*Exercise instructions:*
Where in the listing does the word "janë" appear? Report each line that holds it.

*Data in this exercise:*
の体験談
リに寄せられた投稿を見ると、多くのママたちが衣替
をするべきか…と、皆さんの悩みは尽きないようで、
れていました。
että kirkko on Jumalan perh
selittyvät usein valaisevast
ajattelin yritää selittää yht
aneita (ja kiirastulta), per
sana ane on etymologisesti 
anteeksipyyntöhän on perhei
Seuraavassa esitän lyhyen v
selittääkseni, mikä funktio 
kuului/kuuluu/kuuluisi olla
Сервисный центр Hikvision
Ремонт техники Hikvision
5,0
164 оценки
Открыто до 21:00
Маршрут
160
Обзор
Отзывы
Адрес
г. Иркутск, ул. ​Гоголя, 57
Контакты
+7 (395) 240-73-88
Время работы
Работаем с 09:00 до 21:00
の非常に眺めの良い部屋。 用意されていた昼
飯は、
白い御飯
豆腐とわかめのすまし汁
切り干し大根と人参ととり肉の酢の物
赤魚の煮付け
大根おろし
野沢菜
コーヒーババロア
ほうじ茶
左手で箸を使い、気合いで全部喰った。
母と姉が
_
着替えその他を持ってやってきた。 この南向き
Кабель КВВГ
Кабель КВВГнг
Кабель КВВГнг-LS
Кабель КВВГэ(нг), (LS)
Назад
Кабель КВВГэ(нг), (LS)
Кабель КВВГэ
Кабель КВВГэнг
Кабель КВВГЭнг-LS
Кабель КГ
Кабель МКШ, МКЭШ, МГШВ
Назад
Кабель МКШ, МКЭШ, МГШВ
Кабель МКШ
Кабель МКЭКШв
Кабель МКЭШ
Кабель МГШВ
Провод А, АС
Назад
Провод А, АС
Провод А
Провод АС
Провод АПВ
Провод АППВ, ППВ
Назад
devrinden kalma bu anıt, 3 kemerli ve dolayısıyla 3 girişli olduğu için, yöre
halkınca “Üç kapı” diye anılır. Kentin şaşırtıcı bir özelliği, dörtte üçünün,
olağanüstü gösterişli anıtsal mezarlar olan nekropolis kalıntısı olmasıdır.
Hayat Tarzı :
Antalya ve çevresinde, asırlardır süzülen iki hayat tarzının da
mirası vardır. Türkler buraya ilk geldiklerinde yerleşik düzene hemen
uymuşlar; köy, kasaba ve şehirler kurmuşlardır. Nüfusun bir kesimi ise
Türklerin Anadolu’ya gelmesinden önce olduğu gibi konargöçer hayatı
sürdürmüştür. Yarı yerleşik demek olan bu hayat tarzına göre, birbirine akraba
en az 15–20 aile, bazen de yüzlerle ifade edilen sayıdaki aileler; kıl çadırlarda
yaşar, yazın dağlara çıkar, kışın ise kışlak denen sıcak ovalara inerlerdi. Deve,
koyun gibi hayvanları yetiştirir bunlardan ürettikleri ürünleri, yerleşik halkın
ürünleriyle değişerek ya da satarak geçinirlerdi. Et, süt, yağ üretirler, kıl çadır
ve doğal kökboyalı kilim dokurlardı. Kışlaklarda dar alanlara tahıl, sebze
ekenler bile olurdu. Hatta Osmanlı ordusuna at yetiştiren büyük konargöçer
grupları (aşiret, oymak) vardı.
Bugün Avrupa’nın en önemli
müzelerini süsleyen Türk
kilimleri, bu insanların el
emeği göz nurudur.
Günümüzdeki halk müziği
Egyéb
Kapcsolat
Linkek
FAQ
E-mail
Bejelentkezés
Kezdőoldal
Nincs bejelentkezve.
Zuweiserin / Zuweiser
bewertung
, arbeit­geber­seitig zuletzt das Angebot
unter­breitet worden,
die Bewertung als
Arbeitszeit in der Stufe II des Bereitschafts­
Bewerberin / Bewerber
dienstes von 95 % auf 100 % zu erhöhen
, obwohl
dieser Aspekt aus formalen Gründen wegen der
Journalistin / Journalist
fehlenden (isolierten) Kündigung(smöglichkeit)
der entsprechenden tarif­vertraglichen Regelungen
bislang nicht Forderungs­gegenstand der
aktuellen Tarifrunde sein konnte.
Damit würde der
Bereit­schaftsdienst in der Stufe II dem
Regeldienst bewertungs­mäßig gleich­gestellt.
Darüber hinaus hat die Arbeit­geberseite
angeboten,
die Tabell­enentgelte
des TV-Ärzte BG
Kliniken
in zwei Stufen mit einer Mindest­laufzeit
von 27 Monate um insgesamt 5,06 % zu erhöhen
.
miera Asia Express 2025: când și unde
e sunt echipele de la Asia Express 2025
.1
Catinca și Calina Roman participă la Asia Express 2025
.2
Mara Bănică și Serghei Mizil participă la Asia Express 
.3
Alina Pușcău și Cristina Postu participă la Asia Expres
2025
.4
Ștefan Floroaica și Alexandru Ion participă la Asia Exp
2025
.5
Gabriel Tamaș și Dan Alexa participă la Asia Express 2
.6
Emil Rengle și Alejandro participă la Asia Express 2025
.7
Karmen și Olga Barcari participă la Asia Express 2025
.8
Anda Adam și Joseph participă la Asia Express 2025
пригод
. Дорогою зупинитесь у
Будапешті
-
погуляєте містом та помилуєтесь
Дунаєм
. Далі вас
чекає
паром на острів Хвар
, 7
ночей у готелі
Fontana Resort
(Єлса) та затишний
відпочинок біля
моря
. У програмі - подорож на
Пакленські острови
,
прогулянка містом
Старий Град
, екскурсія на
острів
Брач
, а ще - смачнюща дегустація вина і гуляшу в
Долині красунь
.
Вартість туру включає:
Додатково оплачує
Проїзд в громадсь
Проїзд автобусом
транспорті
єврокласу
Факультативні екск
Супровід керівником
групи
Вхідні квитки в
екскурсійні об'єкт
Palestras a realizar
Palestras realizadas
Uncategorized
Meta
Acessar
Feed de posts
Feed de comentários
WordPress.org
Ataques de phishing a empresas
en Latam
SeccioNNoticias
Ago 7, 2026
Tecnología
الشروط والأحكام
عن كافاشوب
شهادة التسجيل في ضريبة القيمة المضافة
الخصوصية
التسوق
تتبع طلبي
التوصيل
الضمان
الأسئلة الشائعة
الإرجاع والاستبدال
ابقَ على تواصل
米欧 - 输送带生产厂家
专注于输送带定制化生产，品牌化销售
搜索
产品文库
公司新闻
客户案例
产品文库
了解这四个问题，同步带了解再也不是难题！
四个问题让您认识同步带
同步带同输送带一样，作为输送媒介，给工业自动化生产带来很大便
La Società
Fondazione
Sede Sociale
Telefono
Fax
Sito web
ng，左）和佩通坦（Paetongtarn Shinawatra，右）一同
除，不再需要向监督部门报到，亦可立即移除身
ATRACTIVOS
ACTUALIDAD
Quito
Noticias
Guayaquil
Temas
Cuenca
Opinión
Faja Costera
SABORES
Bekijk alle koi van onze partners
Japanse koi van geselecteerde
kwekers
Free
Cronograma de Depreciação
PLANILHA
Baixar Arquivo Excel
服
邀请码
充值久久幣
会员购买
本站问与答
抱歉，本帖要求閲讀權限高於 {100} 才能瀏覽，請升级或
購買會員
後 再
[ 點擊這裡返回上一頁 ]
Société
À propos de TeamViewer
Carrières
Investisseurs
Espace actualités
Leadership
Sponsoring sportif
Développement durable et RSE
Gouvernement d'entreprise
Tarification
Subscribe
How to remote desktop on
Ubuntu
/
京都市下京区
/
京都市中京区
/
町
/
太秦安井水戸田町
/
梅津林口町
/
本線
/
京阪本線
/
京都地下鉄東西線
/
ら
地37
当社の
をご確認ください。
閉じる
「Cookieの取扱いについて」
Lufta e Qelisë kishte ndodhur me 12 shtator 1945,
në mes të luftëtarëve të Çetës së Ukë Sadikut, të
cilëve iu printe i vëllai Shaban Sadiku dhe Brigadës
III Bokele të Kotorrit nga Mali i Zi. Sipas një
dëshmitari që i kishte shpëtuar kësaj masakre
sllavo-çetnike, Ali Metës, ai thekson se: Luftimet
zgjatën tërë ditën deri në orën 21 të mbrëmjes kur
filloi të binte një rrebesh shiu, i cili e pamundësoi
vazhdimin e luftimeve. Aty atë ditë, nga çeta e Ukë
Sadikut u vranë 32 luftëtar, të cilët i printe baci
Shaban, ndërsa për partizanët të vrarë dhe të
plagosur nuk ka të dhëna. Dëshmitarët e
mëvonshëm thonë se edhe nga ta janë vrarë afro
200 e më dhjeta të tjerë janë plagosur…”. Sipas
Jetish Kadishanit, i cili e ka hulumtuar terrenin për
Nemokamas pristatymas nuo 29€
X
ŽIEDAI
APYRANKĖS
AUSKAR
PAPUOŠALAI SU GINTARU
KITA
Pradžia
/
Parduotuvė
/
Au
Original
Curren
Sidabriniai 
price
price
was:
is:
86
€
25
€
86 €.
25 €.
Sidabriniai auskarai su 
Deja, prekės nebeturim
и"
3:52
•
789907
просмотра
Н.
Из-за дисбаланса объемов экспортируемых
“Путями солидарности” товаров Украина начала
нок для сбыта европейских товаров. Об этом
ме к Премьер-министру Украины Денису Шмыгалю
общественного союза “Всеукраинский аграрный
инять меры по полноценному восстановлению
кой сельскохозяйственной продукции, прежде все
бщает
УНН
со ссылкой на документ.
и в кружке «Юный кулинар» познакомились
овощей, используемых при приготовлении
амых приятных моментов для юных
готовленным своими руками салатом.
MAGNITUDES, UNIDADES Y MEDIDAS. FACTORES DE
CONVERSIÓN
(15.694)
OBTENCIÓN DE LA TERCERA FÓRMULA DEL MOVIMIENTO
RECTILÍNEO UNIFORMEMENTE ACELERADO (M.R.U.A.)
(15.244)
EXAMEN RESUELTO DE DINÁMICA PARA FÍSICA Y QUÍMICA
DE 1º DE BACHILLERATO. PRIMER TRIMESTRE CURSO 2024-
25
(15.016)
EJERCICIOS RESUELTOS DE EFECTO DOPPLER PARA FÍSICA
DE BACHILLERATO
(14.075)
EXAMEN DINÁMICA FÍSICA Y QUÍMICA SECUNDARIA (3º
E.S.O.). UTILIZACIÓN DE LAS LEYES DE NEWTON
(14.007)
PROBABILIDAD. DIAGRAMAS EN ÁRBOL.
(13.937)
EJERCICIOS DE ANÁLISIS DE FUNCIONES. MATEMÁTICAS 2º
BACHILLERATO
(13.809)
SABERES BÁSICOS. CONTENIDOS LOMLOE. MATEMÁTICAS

*Expected answer:*
mëvonshëm thonë se edhe nga ta janë vrarë afro
200 e më dhjeta të tjerë janë plagosur…”. Sipas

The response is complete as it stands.